After trying Clomid for 5 months with no success, we decided to visit a fertility specialist.  I went in to this appointment hoping they would find something wrong, but something that could be easily fixed. (Obviously.)  I wasn't at all prepared for this appointment.  When we got there, we first sat with the doc in his office so he could get to know us and hear our "story."  He then gave me a pelvic exam and ultrasound.  After that, Kyhle and I went back in to his office and sat for a few minutes waiting for him to come in with results.  

I felt like it was a scene straight out of the movies.  He came in, sat down, looked up, and paused.  Never a good sign.  After hearing all of my symptoms and doing the exam, he felt that I have endometriosis.  He is not 100% sure of this, which is why I will have a laparoscopy (surgery) to find what is really going on in there.  Being a little unsure made Kyhle feel uneasy, but the nurse told us that he has never recommended this surgery and found that he was wrong.  He also said without a laparoscopy, we have a 5% chance of having a baby on our own, and with it, it goes up to 75%.  That's a pretty good percentage boost.  After the surgery, they want us to try for 6 more months.  If we still have no success, they recommend doing IVF treatments.  Kyhle and I have already decided that if we are unable to have children naturally, we would like to adopt.  

I will be having a Laparoscopy on Thursday, May 10.  After surgery, I will be down recovering for 7 days, and then can't lift anything over 20 lbs for 30 days.  That will be a little challenging with my job! 

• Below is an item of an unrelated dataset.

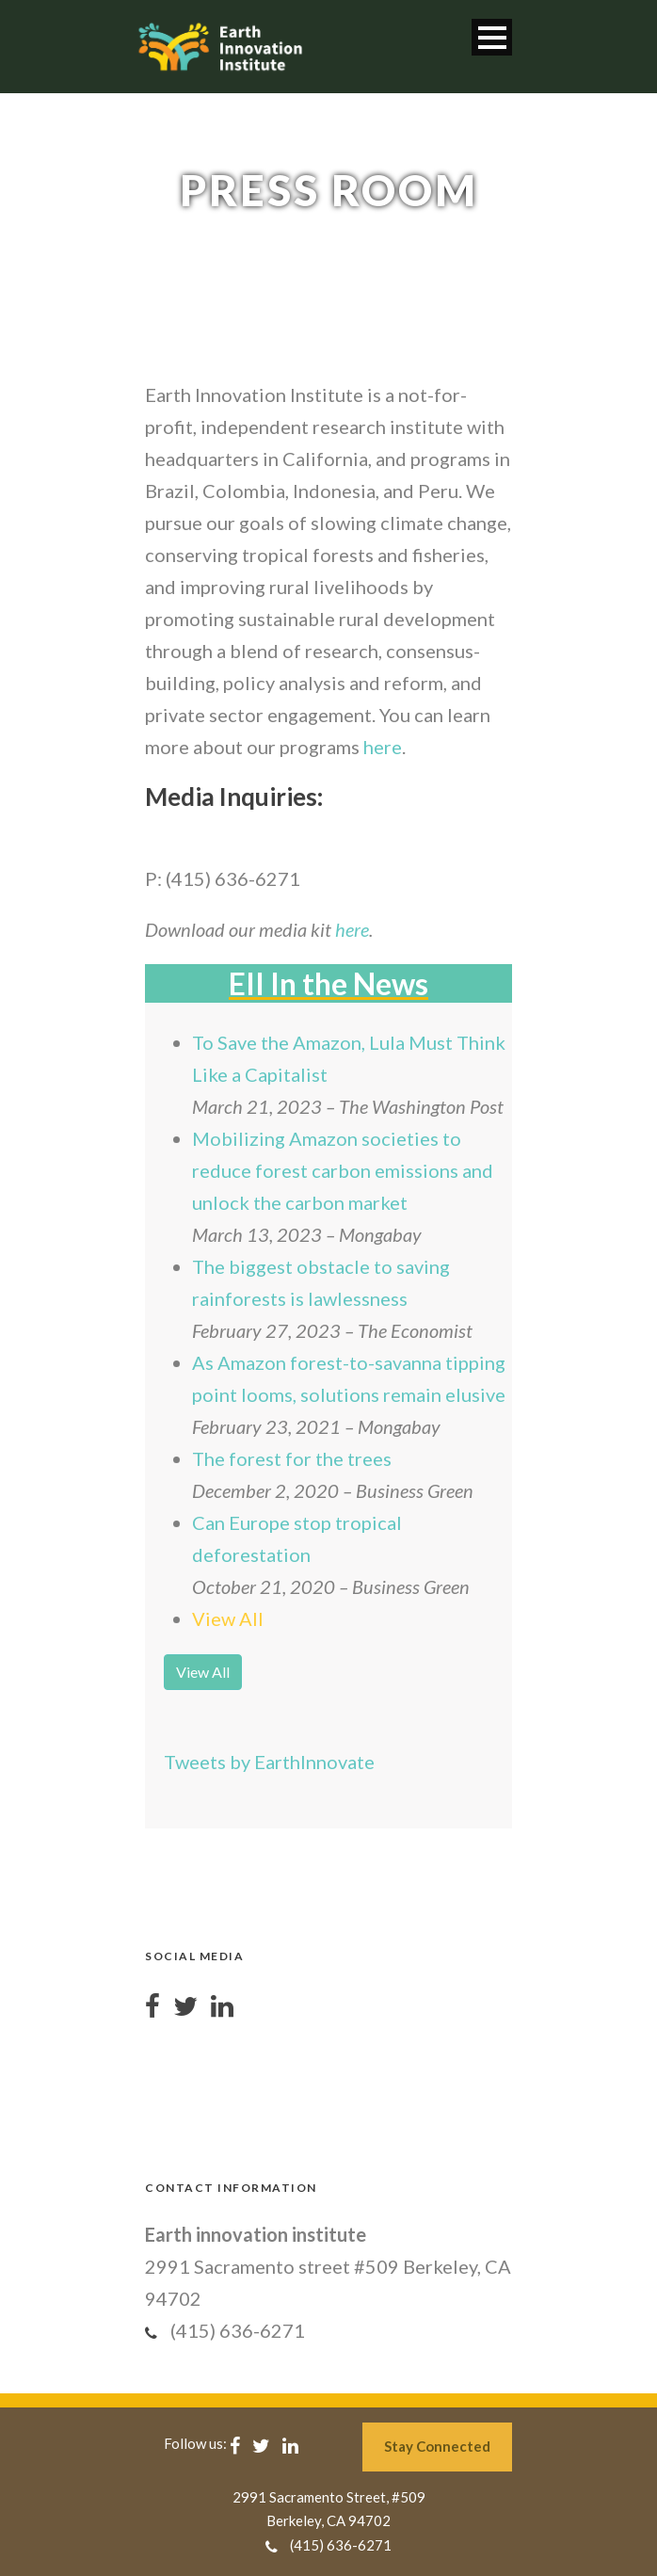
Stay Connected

While we were sitting in the office with the nurse going over all of the scheduling for the surgery, pre-op and post-op appointments, I was trying so hard to keep it all together, but I just couldn't.  I felt like I had just been told my body couldn't do the one thing it was put on this earth to do.  I felt like everyone around me was pregnant, whether they were trying for it or it was an "accident."

I was on overload.  

I don't know what I would have done if Kyhle hadn't been with me during the appointment.  When we got home, I called my parents to let them know what had been going on.  Kyhle and I kept it at secret that we had been trying the entire time.  About a month before the fertility appointment, we decided to let our parents know what was going on.  After the appointment, I went ahead and talked to the rest of my family about it all, as well.  I am so glad I did!  I feel horrible that I kept it from my sisters all that time.  I know that it upset some of them, and I completely understand why it would.  I know families are there to love and support us, in good times and bad.  

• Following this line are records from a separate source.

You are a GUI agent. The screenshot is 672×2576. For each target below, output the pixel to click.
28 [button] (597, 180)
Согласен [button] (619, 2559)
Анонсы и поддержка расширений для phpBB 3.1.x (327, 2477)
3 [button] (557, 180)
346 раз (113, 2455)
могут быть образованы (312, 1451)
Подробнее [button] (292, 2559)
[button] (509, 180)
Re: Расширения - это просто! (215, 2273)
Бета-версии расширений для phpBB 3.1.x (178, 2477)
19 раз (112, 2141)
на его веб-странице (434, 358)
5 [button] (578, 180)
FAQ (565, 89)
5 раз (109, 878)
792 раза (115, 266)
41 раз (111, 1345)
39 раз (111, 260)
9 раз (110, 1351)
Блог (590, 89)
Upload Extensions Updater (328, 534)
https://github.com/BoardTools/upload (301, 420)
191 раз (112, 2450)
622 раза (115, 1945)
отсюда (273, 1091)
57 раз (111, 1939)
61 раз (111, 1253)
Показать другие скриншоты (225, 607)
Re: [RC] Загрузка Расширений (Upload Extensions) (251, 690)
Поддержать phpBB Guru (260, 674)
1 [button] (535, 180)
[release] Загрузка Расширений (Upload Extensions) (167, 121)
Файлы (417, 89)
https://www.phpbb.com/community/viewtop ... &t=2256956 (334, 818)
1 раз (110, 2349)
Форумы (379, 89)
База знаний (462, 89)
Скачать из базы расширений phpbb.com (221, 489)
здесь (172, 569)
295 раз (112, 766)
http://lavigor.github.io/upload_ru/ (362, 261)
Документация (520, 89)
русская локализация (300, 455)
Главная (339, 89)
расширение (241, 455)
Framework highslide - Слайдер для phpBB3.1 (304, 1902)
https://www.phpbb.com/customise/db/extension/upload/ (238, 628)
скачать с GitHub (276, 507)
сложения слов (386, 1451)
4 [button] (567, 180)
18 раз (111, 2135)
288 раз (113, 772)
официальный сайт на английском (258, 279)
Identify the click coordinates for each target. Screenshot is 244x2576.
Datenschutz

I am doing much better with everything now.  I have had time to accept the fact that we have been given this trial, and I know that I just have to have faith in Heavenly Father that our time will come.  When He is ready to bless us with a child, He will.  He does not give us anything we can't handle.  I am so grateful my brother and his wife had a similar trial, and now have 4 beautiful children through the blessing of adoption.  I know that we still have a chance to have a baby on our own, but I am also happy with the possibility of adoption.  I am also so grateful my church has an awesome adoption program for couples like Kyhle and I.  In a weird way, I am grateful for this certain trial in our lives, because I know that it will make us love and appreciate our future babies that much more.